┌─ SOURCE DATA

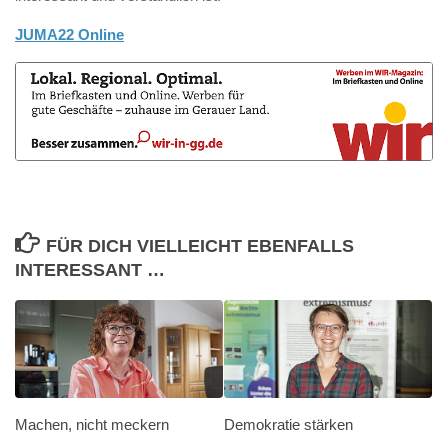
JUMA22 Online
FÜR DICH VIELLEICHT EBENFALLS
INTERESSANT …
Machen, nicht meckern
Demokratie stärken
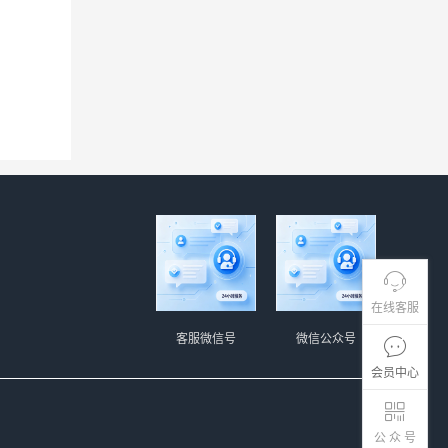
在线客服
客服微信号
微信公众号
会员中心
公 众 号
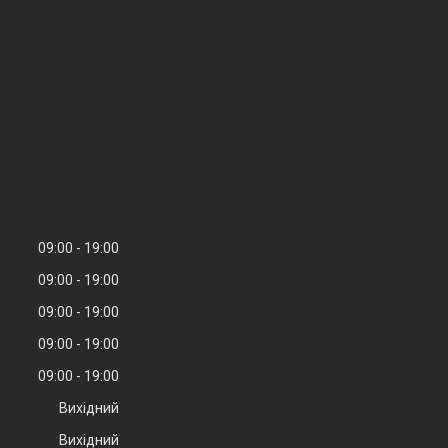
09:00
19:00
09:00
19:00
09:00
19:00
09:00
19:00
09:00
19:00
Вихідний
Вихідний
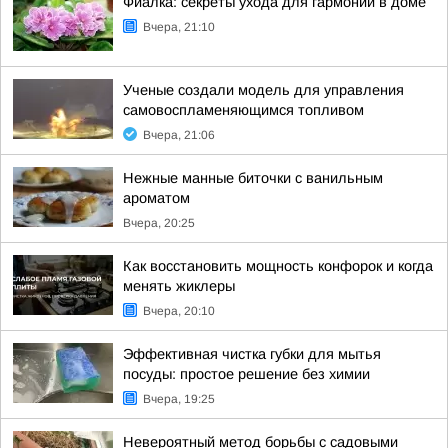
Фиалка: секреты ухода для гармонии в доме
Вчера, 21:10
Ученые создали модель для управления
самовоспламеняющимся топливом
Вчера, 21:06
Нежные манные биточки с ванильным
ароматом
Вчера, 20:25
Как восстановить мощность конфорок и когда
менять жиклеры
Вчера, 20:10
Эффективная чистка губки для мытья
посуды: простое решение без химии
Вчера, 19:25
Невероятный метод борьбы с садовыми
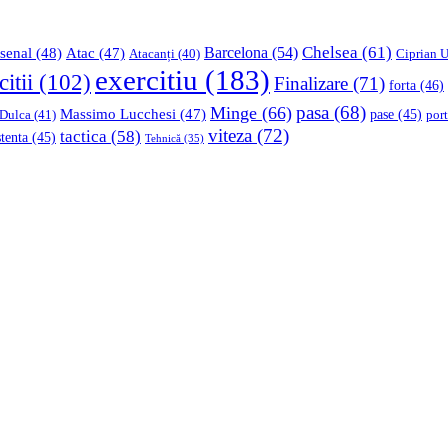
Chelsea
(61)
Barcelona
(54)
senal
(48)
Atac
(47)
Ciprian U
Atacanți
(40)
exercitiu
(183)
citii
(102)
Finalizare
(71)
forta
(46)
pasa
(68)
Minge
(66)
Massimo Lucchesi
(47)
 Dulca
(41)
pase
(45)
port
viteza
(72)
tactica
(58)
stenta
(45)
Tehnică
(35)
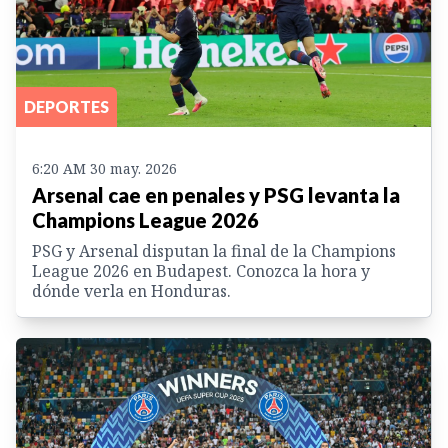
DEPORTES
6:20 AM 30 may. 2026
Arsenal cae en penales y PSG levanta la
Champions League 2026
PSG y Arsenal disputan la final de la Champions
League 2026 en Budapest. Conozca la hora y
dónde verla en Honduras.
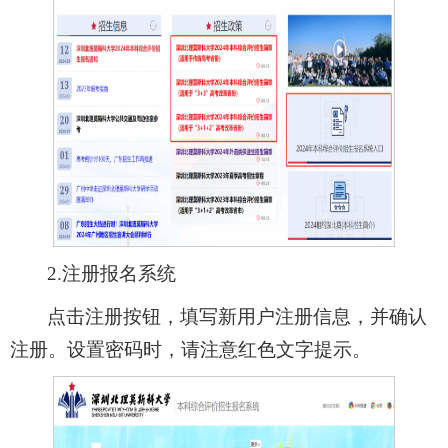
2.注册报名系统
点击注册按钮，填写新用户注册信息，并确认
注册。设置密码时，请注意红色文字提示。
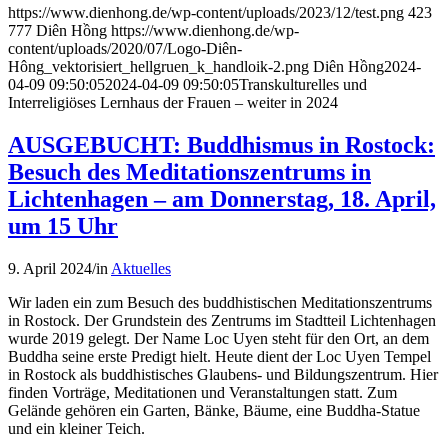
https://www.dienhong.de/wp-content/uploads/2023/12/test.png
423
777
Diên Hồng
https://www.dienhong.de/wp-
content/uploads/2020/07/Logo-Diên-
Hông_vektorisiert_hellgruen_k_handloik-2.png
Diên Hồng
2024-
04-09 09:50:05
2024-04-09 09:50:05
Transkulturelles und
Interreligiöses Lernhaus der Frauen – weiter in 2024
AUSGEBUCHT: Buddhismus in Rostock:
Besuch des Meditationszentrums in
Lichtenhagen – am Donnerstag, 18. April,
um 15 Uhr
9. April 2024
/
in
Aktuelles
Wir laden ein zum Besuch des buddhistischen Meditationszentrums
in Rostock. Der Grundstein des Zentrums im Stadtteil Lichtenhagen
wurde 2019 gelegt. Der Name Loc Uyen steht für den Ort, an dem
Buddha seine erste Predigt hielt. Heute dient der Loc Uyen Tempel
in Rostock als buddhistisches Glaubens- und Bildungszentrum. Hier
finden Vorträge, Meditationen und Veranstaltungen statt. Zum
Gelände gehören ein Garten, Bänke, Bäume, eine Buddha-Statue
und ein kleiner Teich.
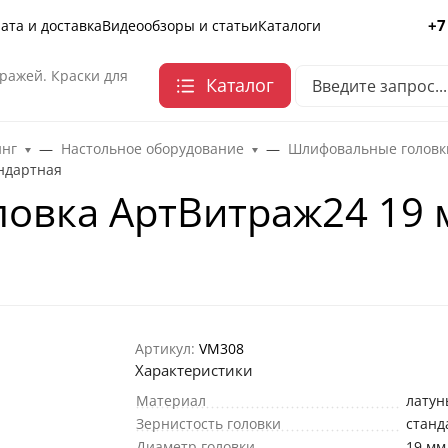
+7
ата и доставка
Видеообзоры и статьи
Каталоги
ражей. Краски для
Каталог
инг
Настольное оборудование
Шлифовальные головк
ндартная
овка АртВитраж24 19 м
Артикул:
VM308
Характеристики
Материал
латун
Зернистость головки
станд
Диаметр головки
19 мм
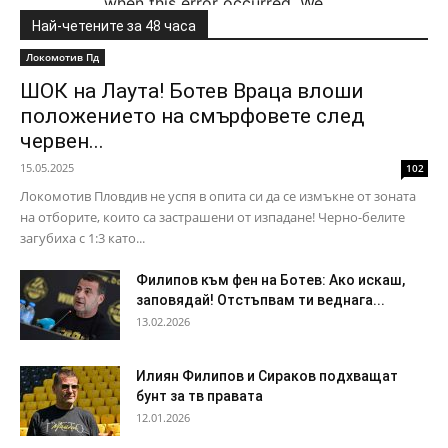
Най-четените за 48 часа
Локомотив Пд
ШОК на Лаута! Ботев Враца влоши
положението на смърфовете след
червен...
15.05.2025
102
Локомотив Пловдив не успя в опита си да се измъкне от зоната
на отборите, които са застрашени от изпадане! Черно-белите
загубиха с 1:3 като...
Филипов към фен на Ботев: Ако искаш,
заповядай! Отстъпвам ти веднага...
13.02.2026
Илиян Филипов и Сираков подхващат
бунт за тв правата
12.01.2026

└─

> WHAT IS EXPECTED
Repeat exactly the lines starting at the line with "Илиян Филипов и Сираков подхващат" and ending with the final line of the entries. Include nothing else.

> ANSWER SPACE
Илиян Филипов и Сираков подхващат
бунт за тв правата
12.01.2026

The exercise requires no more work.